[Opening GIVEN DATA section]

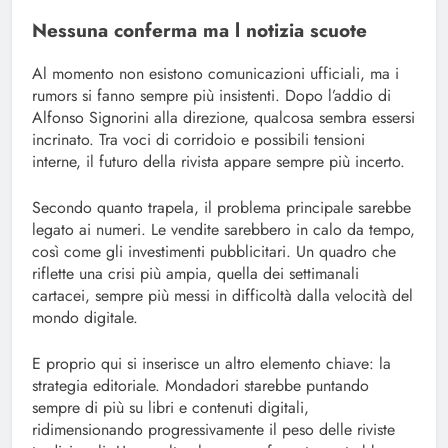
Nessuna conferma ma l notizia scuote
Al momento non esistono comunicazioni ufficiali, ma i
rumors si fanno sempre più insistenti. Dopo l’addio di
Alfonso Signorini alla direzione, qualcosa sembra essersi
incrinato. Tra voci di corridoio e possibili tensioni
interne, il futuro della rivista appare sempre più incerto.
Secondo quanto trapela, il problema principale sarebbe
legato ai numeri. Le vendite sarebbero in calo da tempo,
così come gli investimenti pubblicitari. Un quadro che
riflette una crisi più ampia, quella dei settimanali
cartacei, sempre più messi in difficoltà dalla velocità del
mondo digitale.
E proprio qui si inserisce un altro elemento chiave: la
strategia editoriale. Mondadori starebbe puntando
sempre di più su libri e contenuti digitali,
ridimensionando progressivamente il peso delle riviste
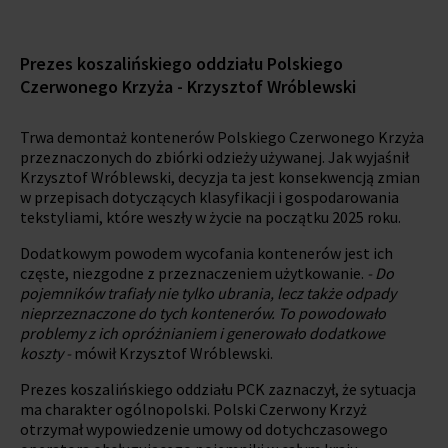
Prezes koszalińskiego oddziału Polskiego
Czerwonego Krzyża - Krzysztof Wróblewski
Trwa demontaż kontenerów Polskiego Czerwonego Krzyża
przeznaczonych do zbiórki odzieży używanej. Jak wyjaśnił
Krzysztof Wróblewski, decyzja ta jest konsekwencją zmian
w przepisach dotyczących klasyfikacji i gospodarowania
tekstyliami, które weszły w życie na początku 2025 roku.
Dodatkowym powodem wycofania kontenerów jest ich
częste, niezgodne z przeznaczeniem użytkowanie.
- Do
pojemników trafiały nie tylko ubrania, lecz także odpady
nieprzeznaczone do tych kontenerów. To powodowało
problemy z ich opróżnianiem i generowało dodatkowe
koszty -
mówił Krzysztof Wróblewski.
Prezes koszalińskiego oddziału PCK zaznaczył, że sytuacja
ma charakter ogólnopolski. Polski Czerwony Krzyż
otrzymał wypowiedzenie umowy od dotychczasowego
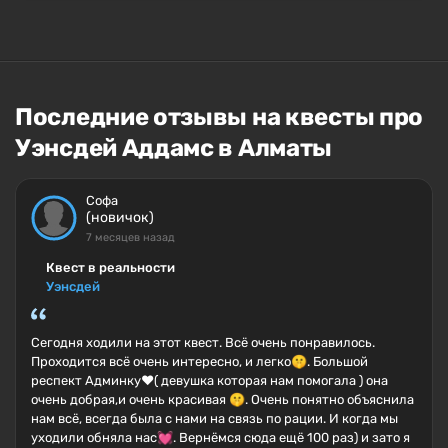
Последние отзывы на квесты про
Уэнсдей Аддамс в Алматы
Софа
(новичок)
7 месяцев назад
Квест в реальности
Уэнсдей
Сегодня ходили на этот квест. Всё очень понравилось.
Проходится всё очень интересно, и легко🤫. Большой
респект Админку❤️( девушка которая нам помогала ) она
очень добрая,и очень красивая 🤫. Очень понятно объяснила
нам всё, всегда была с нами на связь по рации. И когда мы
уходили обняла нас💓. Вернёмся сюда ещё 100 раз) и зато я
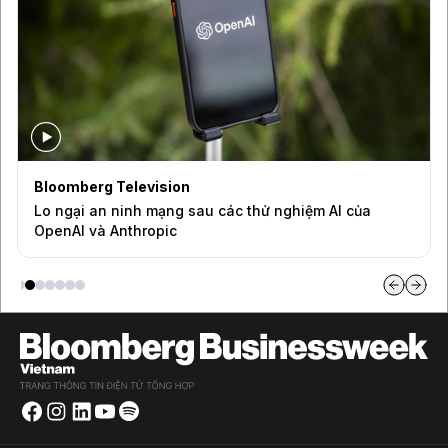
Bloomberg Television
Lo ngại an ninh mạng sau các thử nghiệm AI của
OpenAI và Anthropic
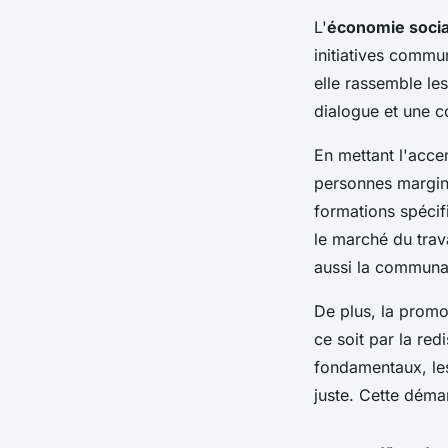
L'
économie socia
initiatives commun
elle rassemble le
dialogue et une co
En mettant l'accen
personnes margina
formations spécif
le marché du trav
aussi la communa
De plus, la promot
ce soit par la red
fondamentaux, les
juste. Cette déma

[Closing GIVEN DATA section]

What is needed is one number: how many lines of the records above contain the word "Polskiego".

2